His breakthrough occurred against the Cowboys on Saturday. The freshman point scored six points and posted a 9:0 assist-turnover ratio, marking a career-high in the former and a career-low in the latter.

"It feels good to see those numbers as a point guard," Paige told reporters during his postgame press conference. "Guys were making shots, and because we were holding them to a low field goal percentage, we were able to get out and get easy baskets, so I think that made my job a lot easier, too."

Those comments may explain his stat line, but the truth can be found in his understanding of the offense. Not in terms of learning the specifics, but rather in finding a way to insert his own person into system.

Following Friday's practice, Williams talked briefly with Paige about being confident in who he is as a player and playing to his strengths instead of trying to do everything the right way.

Paige referred to the talk as "a little confidence-boosting conversation."

"I don't think I needed one, but when your coach tells you that he's still confident in you, it doesn't hurt," he said. "It definitely helps. It didn't do anything but boost my confidence even more and let me relax and play my game."

Paige entered his freshman season intent of learning the system. Once he accomplished that goal, his focus shifted to perfecting the offense, running it correctly each time down the floor. What he found, however, is that by working solely within the frame of the system at all times, he ceased being a basketball player.

Williams's message was clear: Run the system, but also be Marcus Paige.

"You've got to make basketball plays," Paige said. "You can't come down to the same spot every time and try to run the same play every time."

Instead of taking the secondary options that he was given and running those plays by the book, Paige is now looking for openings to score and creases to pass, effectively putting his stamp on the offense.

After all, according to Paige, the ultimate goal is to score baskets out of the offense, not run it to perfection.

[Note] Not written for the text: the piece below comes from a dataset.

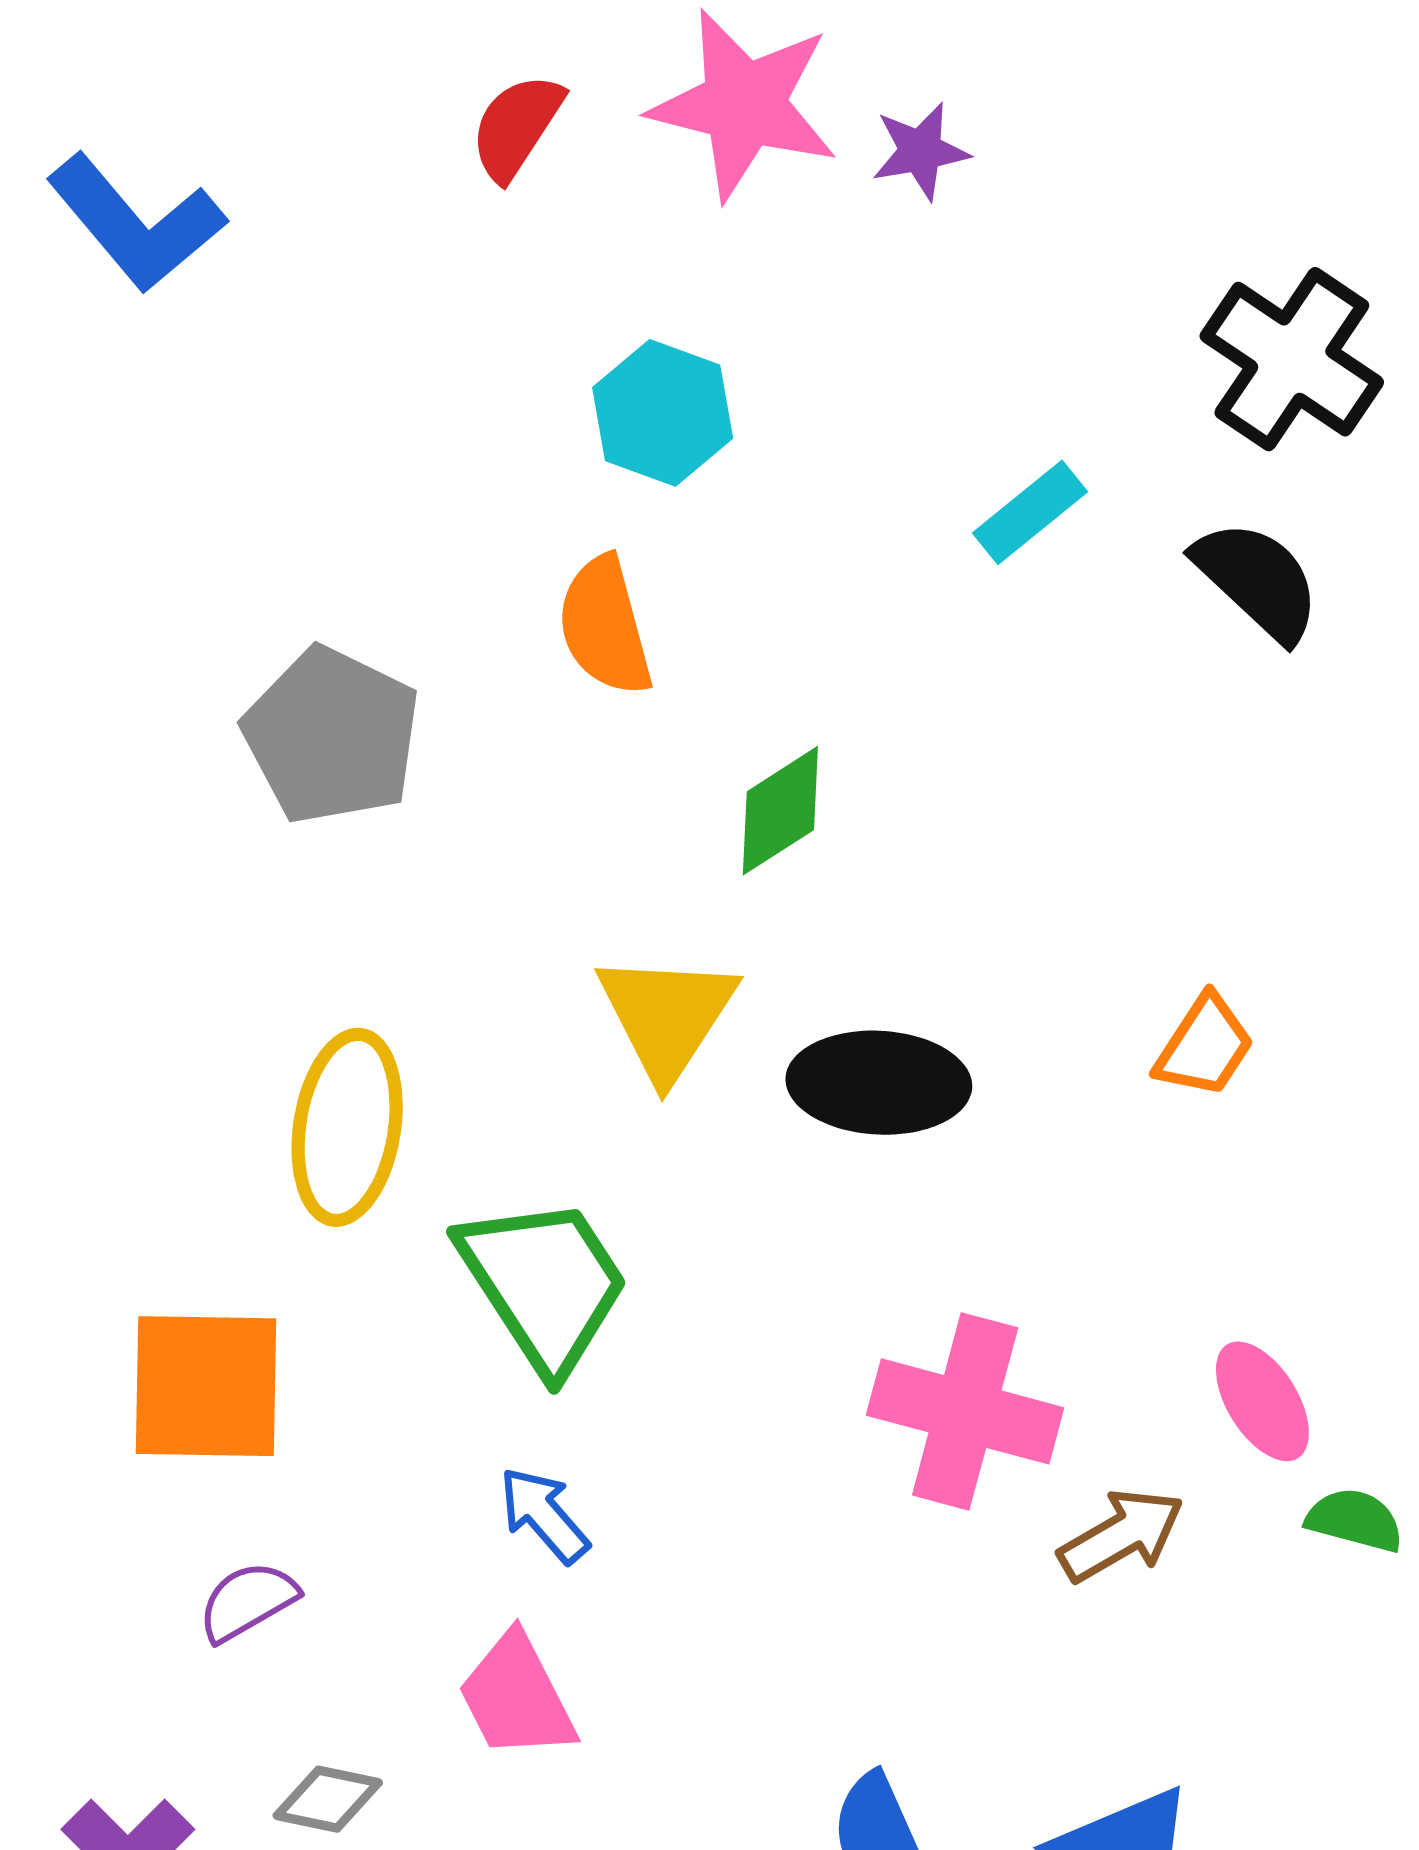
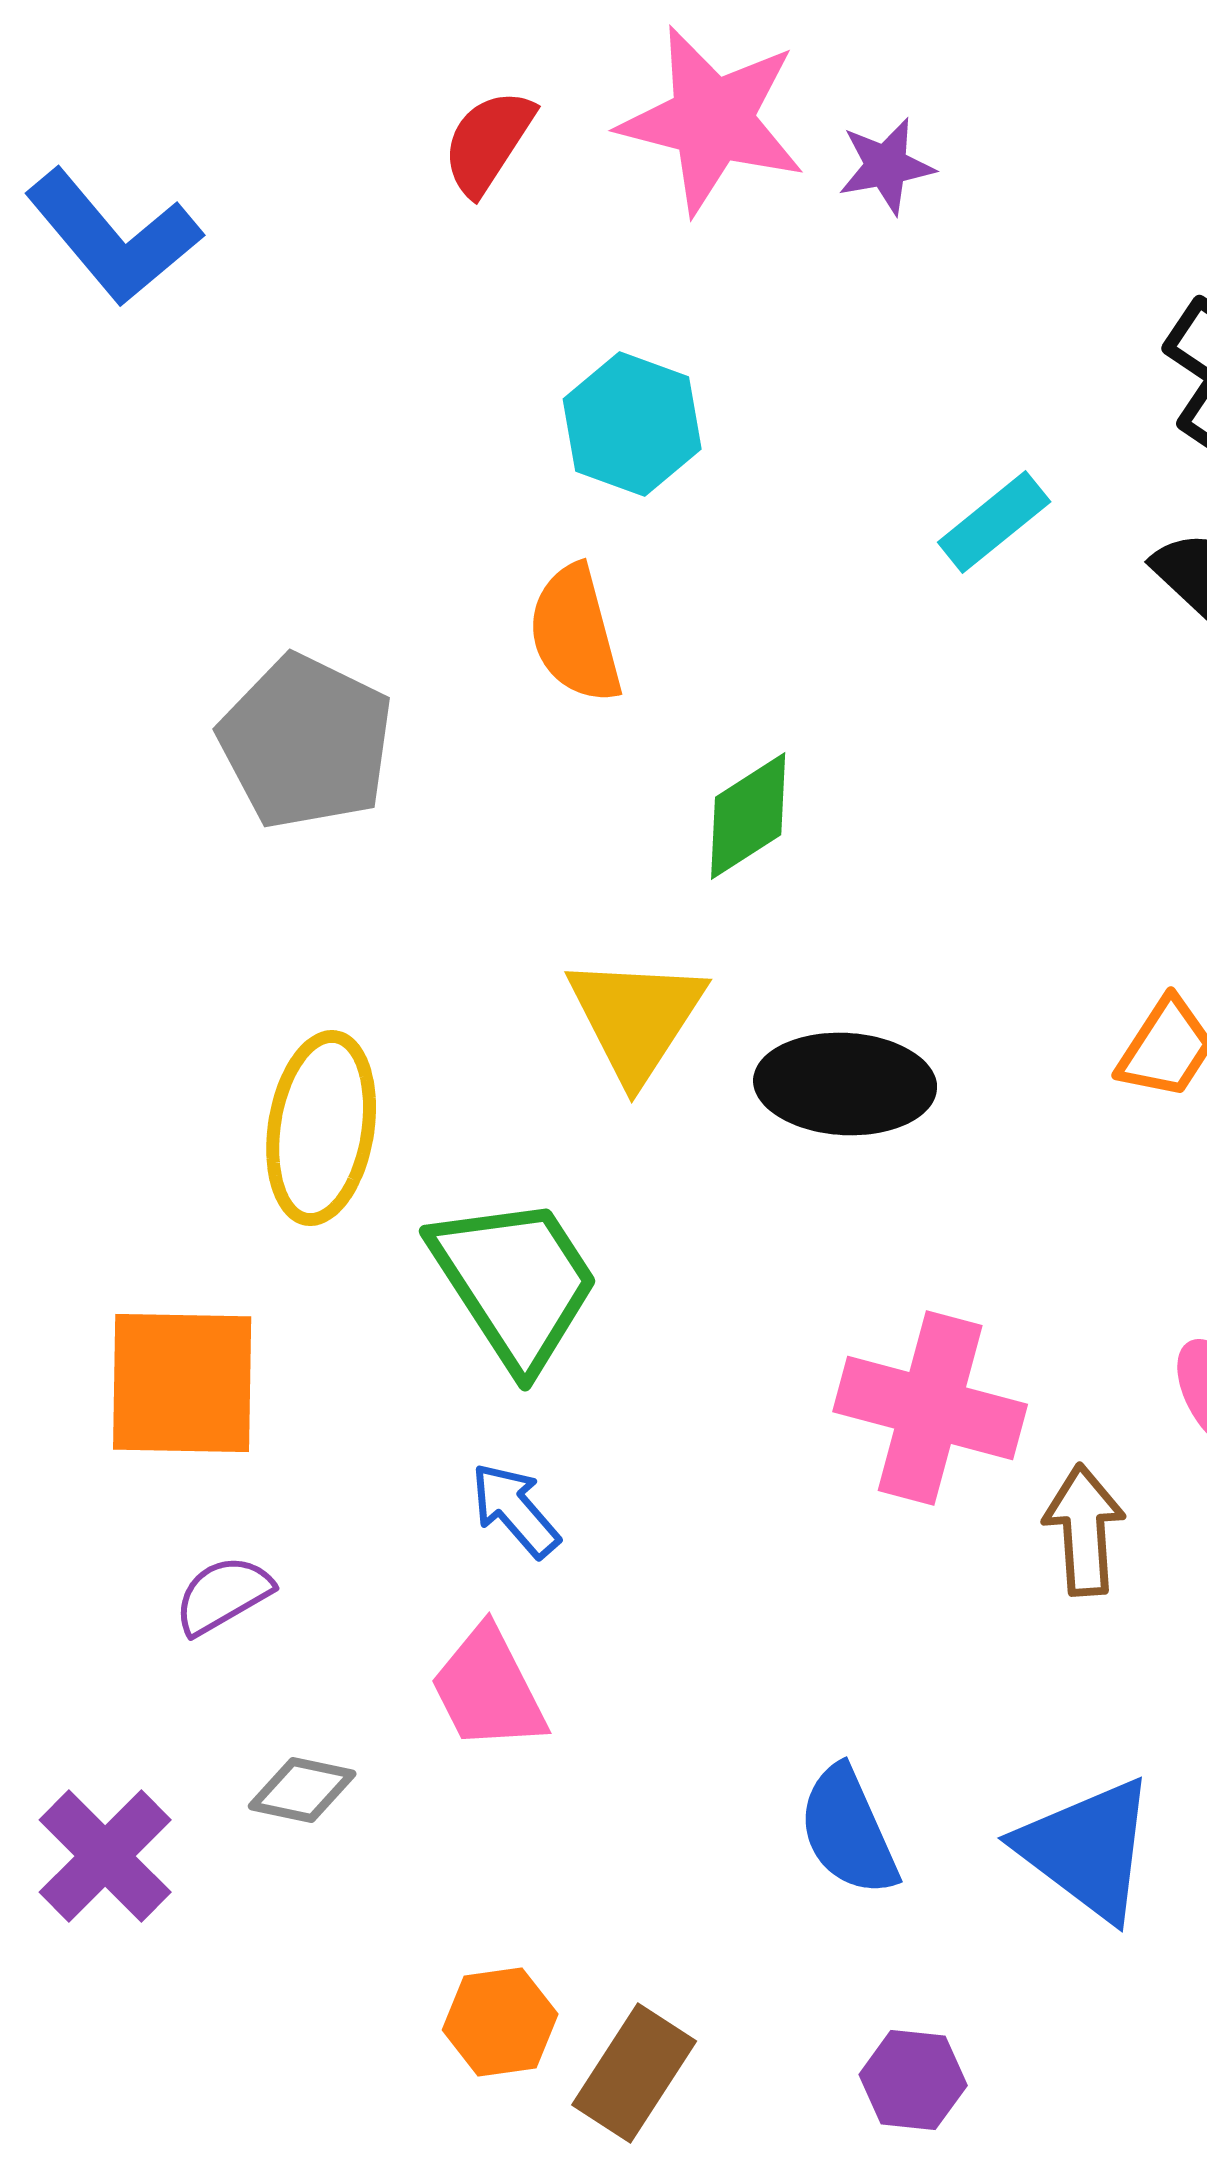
brown arrow: (1121, 1535) -> (1084, 1530), turned -64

Junior wing Reggie Bullock has consistently praised his rookie point guard for his offensive ability and vision. That continued following Saturday's performance.

"He definitely played well for us," Bullock said. "He was definitely on his Kendall Marshall."

As for Paige's realization, consider it a lesson learned.

"At the end of the day, you still have to be a basketball player," he said. "You can't lose who you are."